Problem details: Identify each line in the records below that contains the word "Dados", and copy it.

Segment Start: Dataset entries

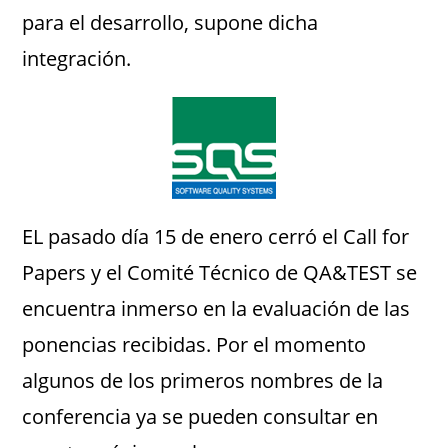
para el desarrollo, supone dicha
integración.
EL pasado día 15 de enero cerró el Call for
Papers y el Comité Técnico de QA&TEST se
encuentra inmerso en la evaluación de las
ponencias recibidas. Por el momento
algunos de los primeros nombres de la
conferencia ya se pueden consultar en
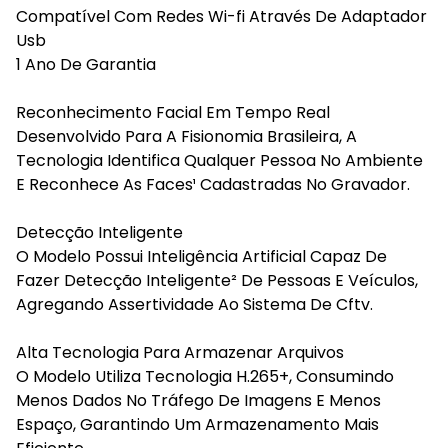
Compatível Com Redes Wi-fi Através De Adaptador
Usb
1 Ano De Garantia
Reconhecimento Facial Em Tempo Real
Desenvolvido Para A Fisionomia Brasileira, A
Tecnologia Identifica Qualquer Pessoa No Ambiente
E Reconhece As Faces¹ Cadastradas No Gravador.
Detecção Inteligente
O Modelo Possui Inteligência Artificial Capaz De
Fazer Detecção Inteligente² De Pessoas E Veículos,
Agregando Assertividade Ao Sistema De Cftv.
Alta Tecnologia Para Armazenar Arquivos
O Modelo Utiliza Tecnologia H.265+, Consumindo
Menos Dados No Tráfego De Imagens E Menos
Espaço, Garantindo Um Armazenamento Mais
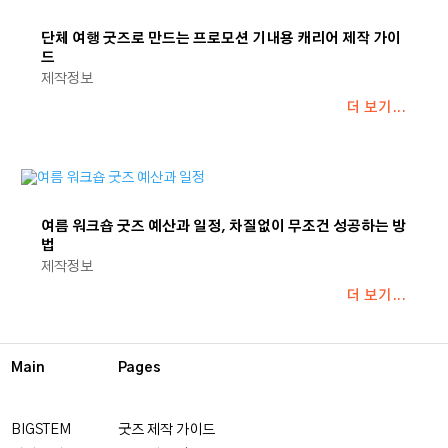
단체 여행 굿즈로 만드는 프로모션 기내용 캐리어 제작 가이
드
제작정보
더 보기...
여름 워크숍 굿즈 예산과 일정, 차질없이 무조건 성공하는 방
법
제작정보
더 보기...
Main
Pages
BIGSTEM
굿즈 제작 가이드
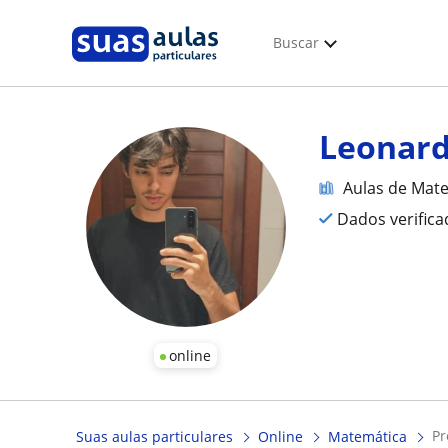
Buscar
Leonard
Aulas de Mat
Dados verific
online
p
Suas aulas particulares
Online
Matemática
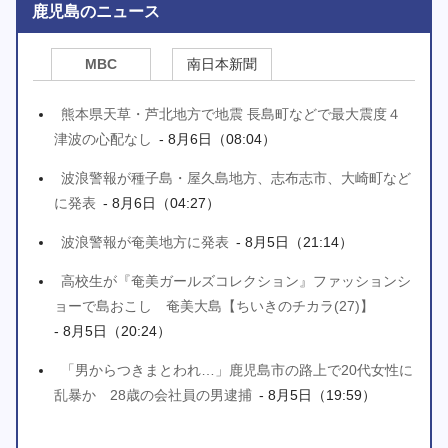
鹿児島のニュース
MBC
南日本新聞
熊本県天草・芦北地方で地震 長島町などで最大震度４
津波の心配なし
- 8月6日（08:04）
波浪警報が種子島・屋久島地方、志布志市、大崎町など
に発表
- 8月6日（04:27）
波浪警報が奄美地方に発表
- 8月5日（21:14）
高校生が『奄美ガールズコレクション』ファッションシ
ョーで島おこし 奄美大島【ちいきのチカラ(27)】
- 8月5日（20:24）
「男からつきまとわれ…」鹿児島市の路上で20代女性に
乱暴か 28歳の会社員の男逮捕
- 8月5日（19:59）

Segment End: Dataset entries

Completed exercise:
Menos Dados No Tráfego De Imagens E Menos
Dados verific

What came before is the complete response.